Foreign Minister Sadegh Ghothbzadeh indicated tonight that U.S. Charge d'Affaires Bruce Laingen would remain in the Foreign Ministry despite demands from the militants holding the American Embassy that he be handed over for questioning about alleged espionage documents.

Meanwhile, antigovernment outbursts continued in Iran's provinces. Four government military officers were killed in confrontations with Kurdish rebels in the west, and demonstrators in the northwest Azerbaijani city of Tabriz staged a large rally in support of opposition leader Ayatollah Kazem Shariatmadari.

In Tehran, Ghotbzadeh, who appealed three days ago to Iranian leader Ayatollah Ruhollah Khomeini for a ruling on the demand to turn over Laingen, gave the first sign of a decision tonight.After leaving a meeting of the ruling Revolutionary Council, he was asked for Khomeini's response.
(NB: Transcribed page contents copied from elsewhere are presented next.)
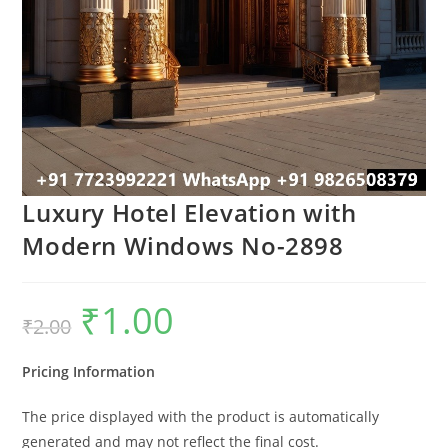
Luxury Hotel Elevation with
Modern Windows No-2898
₹
1.00
Original
Current
₹
2.00
price
price
was:
is:
₹2.00.
₹1.00.
Pricing Information
The price displayed with the product is automatically
generated and may not reflect the final cost.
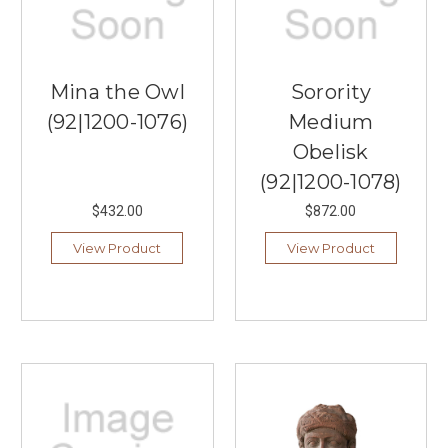
Mina the Owl
Sorority
(92|1200-1076)
Medium
Obelisk
(92|1200-1078)
$432.00
$872.00
View Product
View Product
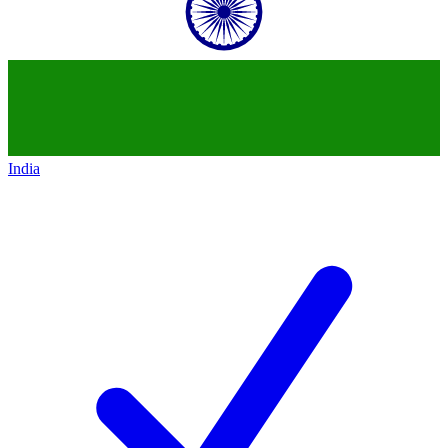
India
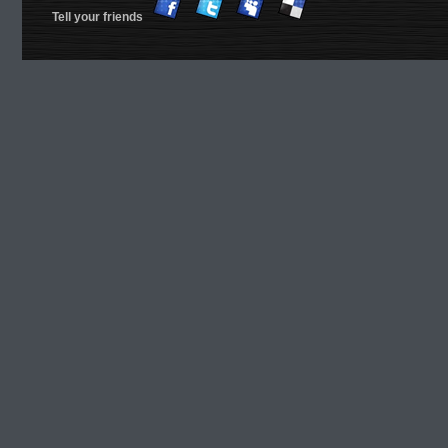
Tell your friends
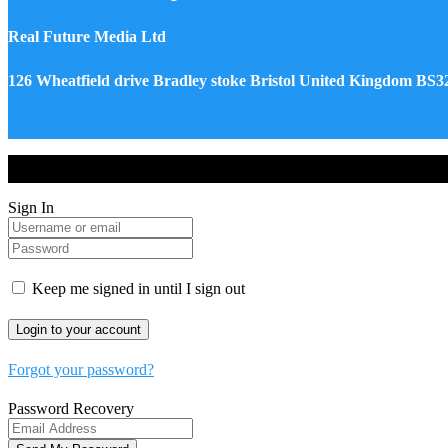
Real Future Media Ltd
126 Wheatfield drive Bradley stoke Bristol United Kingdom BS
Drones World Magazine @ 2025 - All Right Reserved. Designed an
Sign In
Keep me signed in until I sign out
Forgot your password?
Password Recovery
"What has happened is the answer," said Ghotbzadeh, apparently referring to Laingen's continued stay in the ministry, where he and two other American officials have been held under protective custody since the embassy was seized and its occupants taken hostage nine weeks ago.

Khomeini's studied silence on the captors' demands has been interpreted as a significant victory for political forces here who are reportedly looking for a way to release the hostages. They fear that handing over Laingen would further inflame the crisis.

In recent days, mounting ethnic and religious tensions in Iran's autonomy-mined provinces have exerted increasing pressure on the central authority of Khomeini. The office of the 79-year-old spiritual leader said today he would take to two-week rest beginning Saturday, at his residence in Qom, 100 miles southeast of Tehran.

Laingen's fate has become the latest litmus test of who is in control on the hostage issue -- more pragmatic elements in the Foreign Ministry and Revolutionary Council or the militant Islamic captors who insist on the return of the deposed shah before the Americans will be freed.

Forcing Ghotbzadeh to deliver Laingen to the occupied embassy for questioning, according to diplomatic observers, would have revealed Khomeini's preference for the hard-line stance of the Islamic revolutionaries and drastically retarded hopes of release in the near future.

The request for Laingen was delivered Saturday and at the same time the radical Moslems announced that Vietnamese would be invited to participate in the trial of a hostage named David M. Roeder, who they said flew bombing missions over Vietnam for the U.S. Air Force.

Coming after a period of relative passivity on the part of the normally aggressive embassy keepers, the two-part announcement was seen as an attempt by the captors to gauge support from Khomeini, the spiritual as well as political ruler of Iran.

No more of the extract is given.